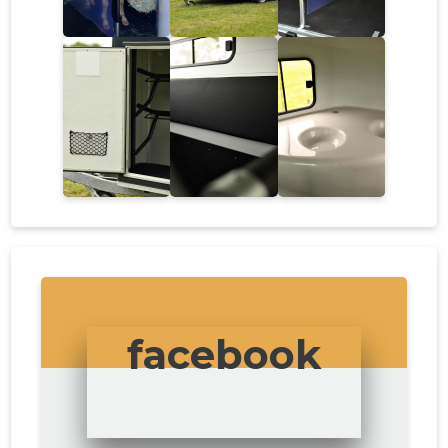
facebook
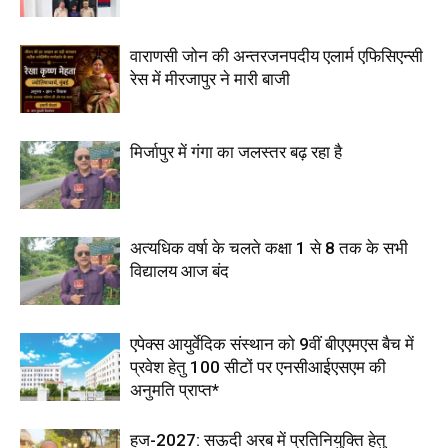
वाराणसी जोन की अन्तरजनपदीय एलार्म एफिसिएन्सी
रेस में मीरजापुर ने मारी बाजी
मिर्जापुर में गंगा का जलस्तर बढ़ रहा है
अत्यधिक वर्षा के चलते कक्षा 1 से 8 तक के सभी
विद्यालय आज बंद
एपेक्स आयुर्वेदिक संस्थान को 9वीं बीएएमएस बैच में
प्रवेश हेतु 100 सीटों पर एनसीआईएसएम की
अनुमति प्राप्त*
हज-2027: सऊदी अरब में प्रतिनियुक्ति हेतु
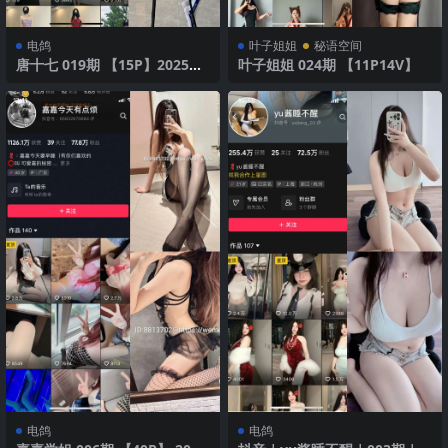
电鸽
叶子姐姐
秘语空间
唐十七 019期 【15P】2025年
叶子姐姐 024期 【11P14V】
最新版
电鸽
电鸽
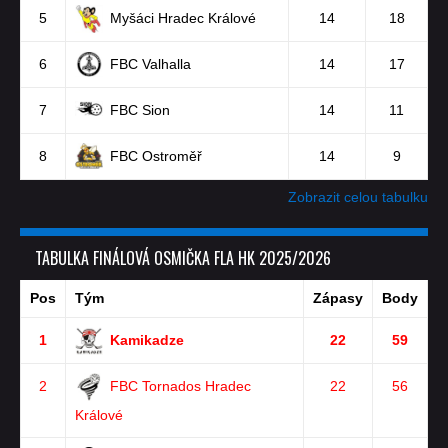
5
Myšáci Hradec Králové
14
18
6
FBC Valhalla
14
17
7
FBC Sion
14
11
8
FBC Ostroměř
14
9
Zobrazit celou tabulku
TABULKA FINÁLOVÁ OSMIČKA FLA HK 2025/2026
Pos
Tým
Zápasy
Body
1
Kamikadze
22
59
2
FBC Tornados Hradec
22
56
Králové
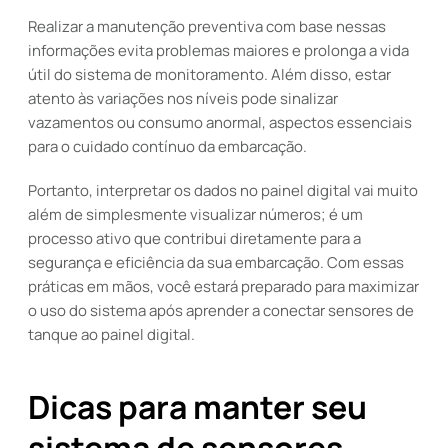
Realizar a manutenção preventiva com base nessas
informações evita problemas maiores e prolonga a vida
útil do sistema de monitoramento. Além disso, estar
atento às variações nos níveis pode sinalizar
vazamentos ou consumo anormal, aspectos essenciais
para o cuidado contínuo da embarcação.
Portanto, interpretar os dados no painel digital vai muito
além de simplesmente visualizar números; é um
processo ativo que contribui diretamente para a
segurança e eficiência da sua embarcação. Com essas
práticas em mãos, você estará preparado para maximizar
o uso do sistema após aprender a conectar sensores de
tanque ao painel digital.
Dicas para manter seu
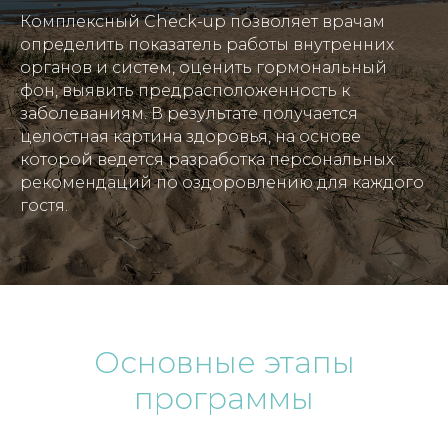
Комплексный Check-up позволяет врачам
определить показатель работы внутренних
органов и систем, оценить гормональный
фон, выявить предрасположенность к
заболеваниям. В результате получается
целостная картина здоровья, на основе
которой ведется разработка персональных
рекомендаций по оздоровлению для каждого
гостя.
Основные этапы
программы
━━━
Exercise details → Determine the number of lines in the listing that hold the word "painel". Nothing but that number is wanted.

Exercise answer → 2